Connections to Other Course Concepts
As aforementioned, there is a strong connection between this study and the topic of cyberpsychology, especially the cognitive and social-cultural schools of cyberpsychology. Some social science topics it touches on are security fatigue, a real phenomenon from overwhelming demands which may negatively affect cyber resilience due to increasing the helplessness subscale, and hyperbolic discounting where one looks at short-term gains over long-term gains which has a negative correlation with self-efficacy. This study is also a strong example of the practice of Human-Centered Cybersecurity by providing a tool to measure the human factors that NIST emphasizes.
Connections to the Concerns of Marginalized Groups
The study examined the relationship between the level of cyber resilience and demographic characteristics of the participants (Johnson et al., 2023). In doing so they found that males reported greater resilience in terms of self-efficacy and learning and growth while females reported greater resilience through social support and lowered resilience through increased helplessness (Johnson et al., 2023). The study reports that the gender differences for efficacy and helplessness replicate previous findings in reported efficacy in cybersecurity settings (Johnson et al., 2023).
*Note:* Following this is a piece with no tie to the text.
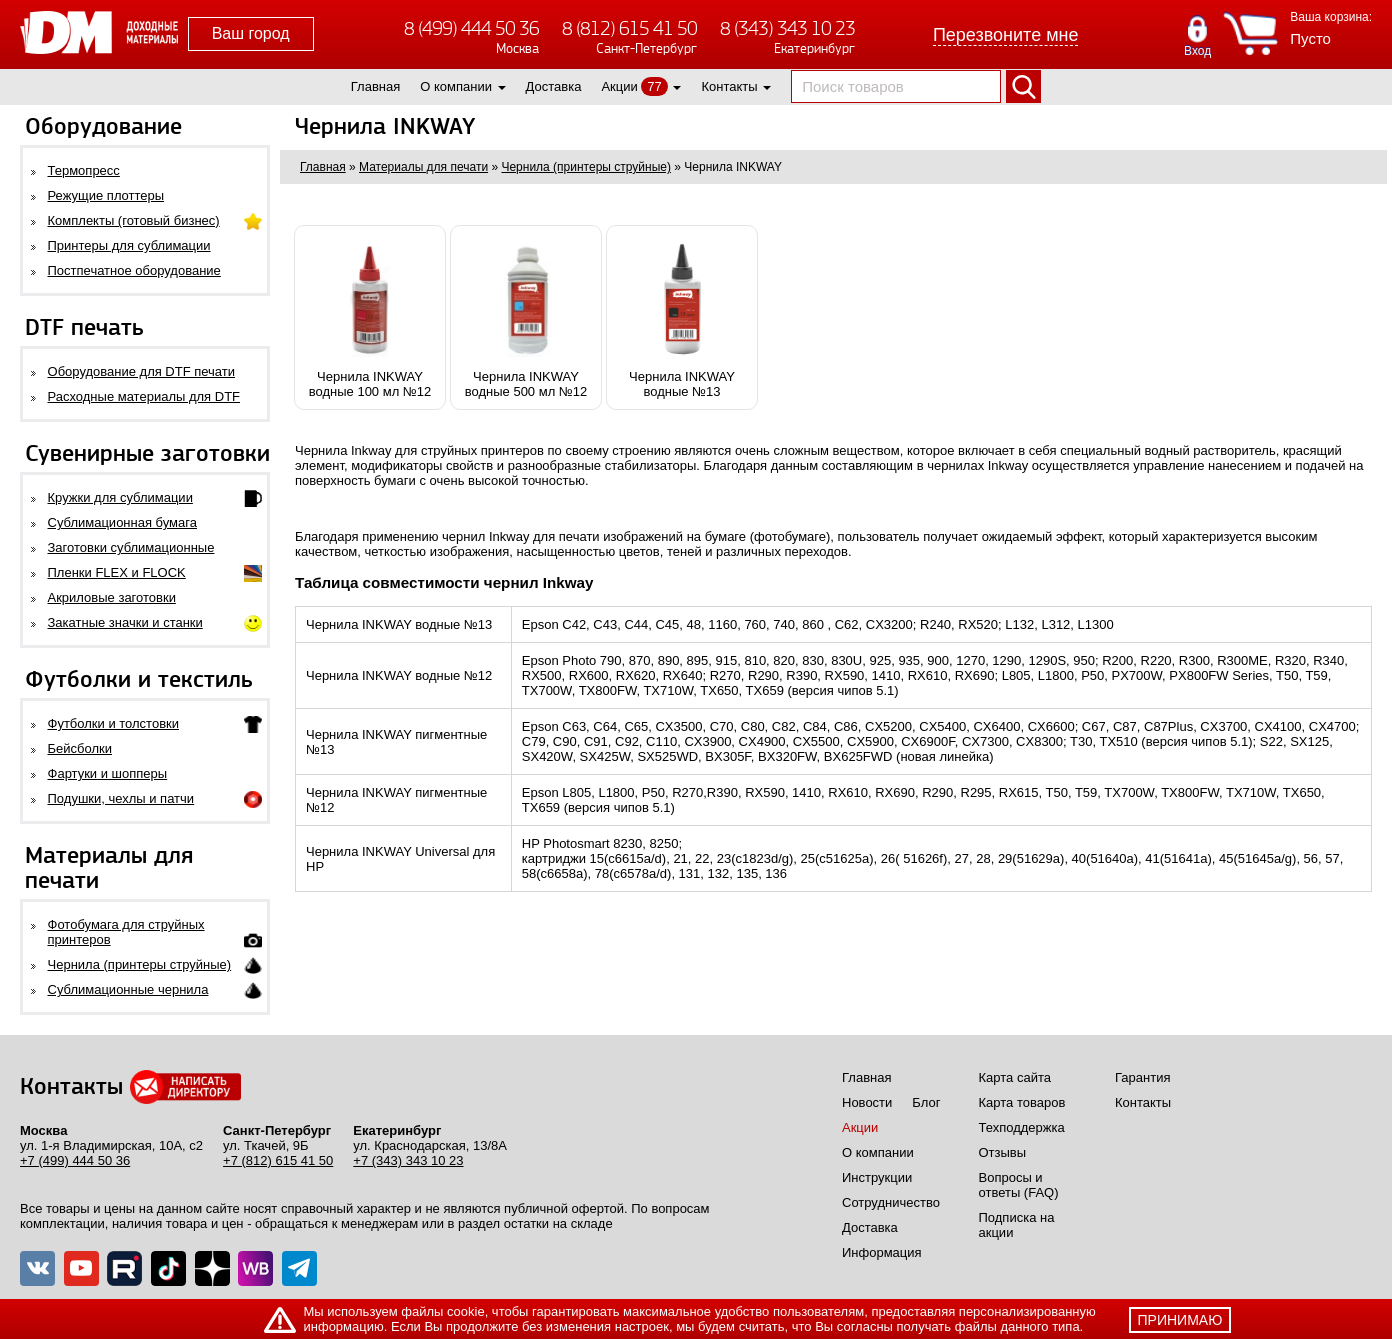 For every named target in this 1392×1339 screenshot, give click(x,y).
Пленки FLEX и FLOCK (117, 572)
This suggests women are at greater risk of cyber-threats, which highlights a concern from this demographic. These concerns over the greater risk of women over cyber-threats may be addressed with increased fostering of the principles of self-efficacy and a mindset conducive to learning and growth. One other concern of this study is it was exclusively Anglocentric in looking at the US, UK, Canada, and Ireland; other countries and cultures may yield different results and correlations for studies.
Overall Societal Contributions/Conclusion
This study has comprehensively laid out a valid framework for a cyber resilience assessment which helps translate purely technical solutions to human-centric matters. By parsing through various subscales and items it has been able to reduce it down to 4 core subscales of self-efficacy, learning and growth, social support, and helplessness, and 16 strong items that help the person taking the test discern where they stand for those 4 subscales. This test can help reduce the public’s vulnerability, mitigate “security fatigue” that negatively affects vigilance, and empowers individuals to better protect themselves from cybersecurity threats. This scale is conducive to a more cyber-resilient society by focusing on the human element, which is the ultimate source of most security incidents.